■ **WHAT YOU NEED TO DO**
Starting at the line that contains "SCOPRI TUTTO" and stopping at the line that contains "введения. Представляет собой", restate each line of the records below exactly. Omit the pictures.

■ **DATA LISTING**

"""

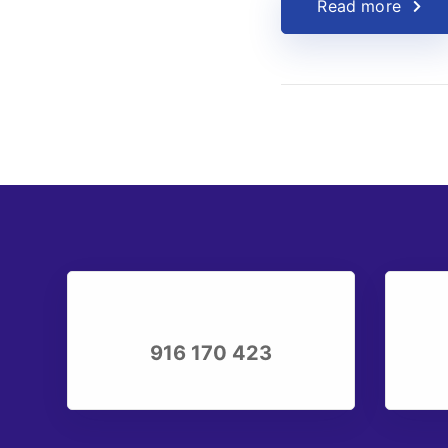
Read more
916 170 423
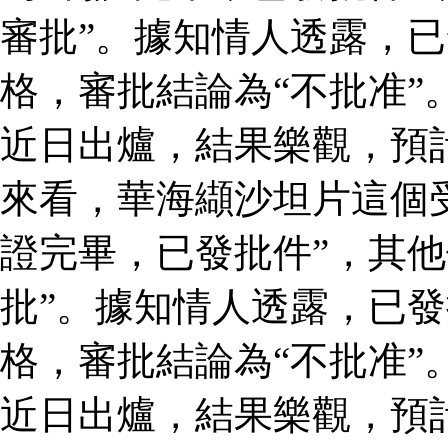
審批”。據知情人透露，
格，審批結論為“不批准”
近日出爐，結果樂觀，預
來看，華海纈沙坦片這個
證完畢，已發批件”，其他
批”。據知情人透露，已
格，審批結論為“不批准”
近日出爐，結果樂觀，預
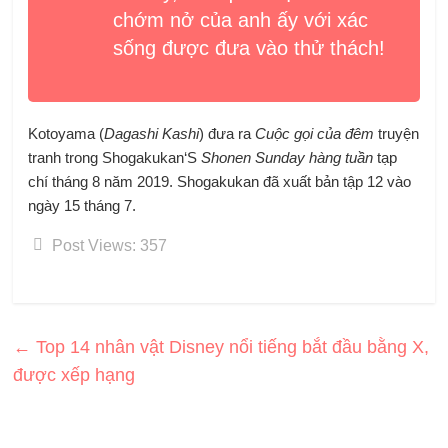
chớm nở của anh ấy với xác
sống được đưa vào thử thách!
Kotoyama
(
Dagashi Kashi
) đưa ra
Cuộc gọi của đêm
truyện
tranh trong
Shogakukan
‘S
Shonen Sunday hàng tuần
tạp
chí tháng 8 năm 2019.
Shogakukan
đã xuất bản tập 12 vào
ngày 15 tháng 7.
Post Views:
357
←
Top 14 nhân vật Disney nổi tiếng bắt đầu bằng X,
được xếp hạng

"""
"""

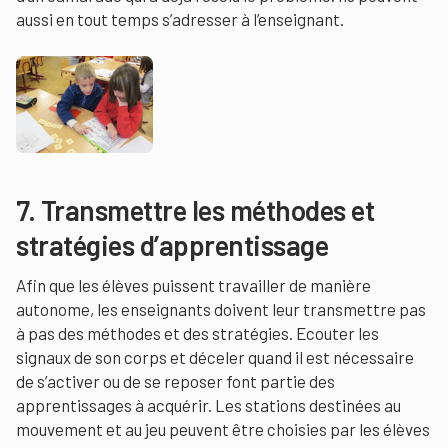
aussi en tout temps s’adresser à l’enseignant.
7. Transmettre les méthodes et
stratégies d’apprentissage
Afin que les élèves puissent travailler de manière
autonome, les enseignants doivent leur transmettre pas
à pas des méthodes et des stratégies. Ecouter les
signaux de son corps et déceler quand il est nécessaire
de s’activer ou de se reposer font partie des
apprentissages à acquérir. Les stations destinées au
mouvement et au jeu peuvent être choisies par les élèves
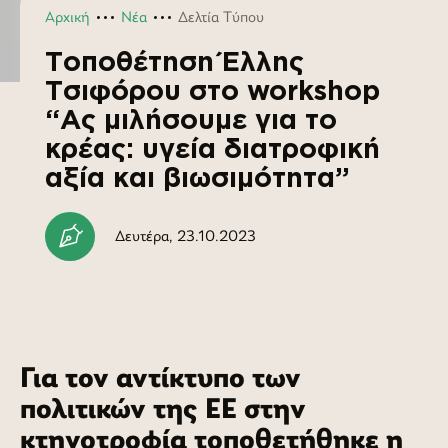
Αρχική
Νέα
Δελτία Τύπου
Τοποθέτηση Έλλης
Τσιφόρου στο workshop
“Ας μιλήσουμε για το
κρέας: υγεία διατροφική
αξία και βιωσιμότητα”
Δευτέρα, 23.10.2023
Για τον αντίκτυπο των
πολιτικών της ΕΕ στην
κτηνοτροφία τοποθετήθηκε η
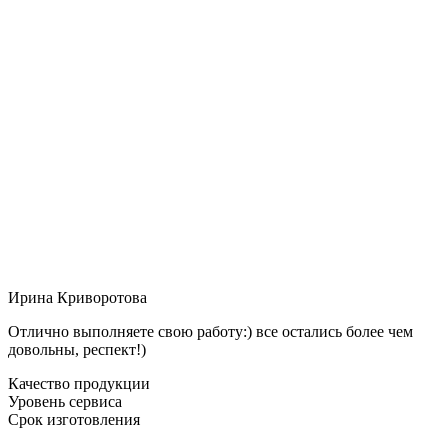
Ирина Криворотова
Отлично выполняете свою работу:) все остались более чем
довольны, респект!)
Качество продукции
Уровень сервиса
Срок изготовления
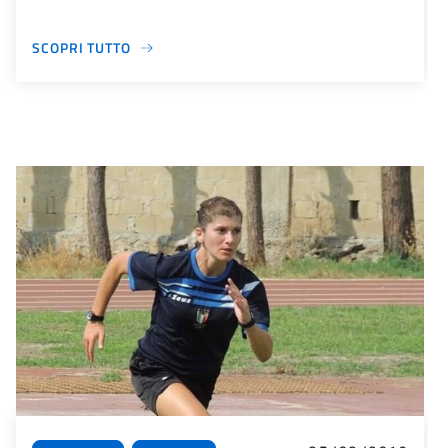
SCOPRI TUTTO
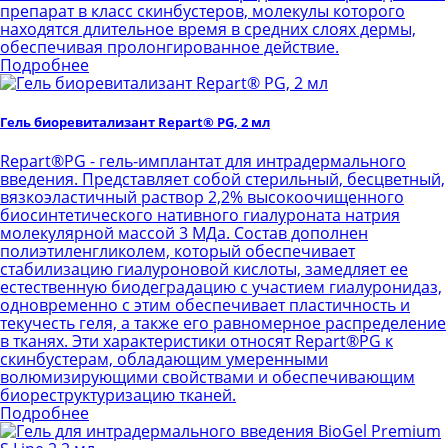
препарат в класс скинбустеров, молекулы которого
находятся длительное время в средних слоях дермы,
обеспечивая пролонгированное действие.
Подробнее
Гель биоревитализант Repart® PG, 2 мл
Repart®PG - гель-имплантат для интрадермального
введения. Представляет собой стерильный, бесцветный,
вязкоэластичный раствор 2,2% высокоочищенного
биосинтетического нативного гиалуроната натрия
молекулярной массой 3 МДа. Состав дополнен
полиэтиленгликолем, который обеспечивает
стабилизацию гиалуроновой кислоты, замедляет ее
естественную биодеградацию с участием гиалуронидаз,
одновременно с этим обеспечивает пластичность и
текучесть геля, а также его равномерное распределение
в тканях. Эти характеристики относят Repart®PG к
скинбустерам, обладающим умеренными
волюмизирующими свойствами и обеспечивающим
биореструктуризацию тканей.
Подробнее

"""

■ **EXERCISE RESULT**
SCOPRI TUTTO
препарат в класс скинбустеров, молекулы которого
находятся длительное время в средних слоях дермы,
обеспечивая пролонгированное действие.
Подробнее
Гель биоревитализант Repart® PG, 2 мл
Repart®PG - гель-имплантат для интрадермального
введения. Представляет собой стерильный, бесцветный,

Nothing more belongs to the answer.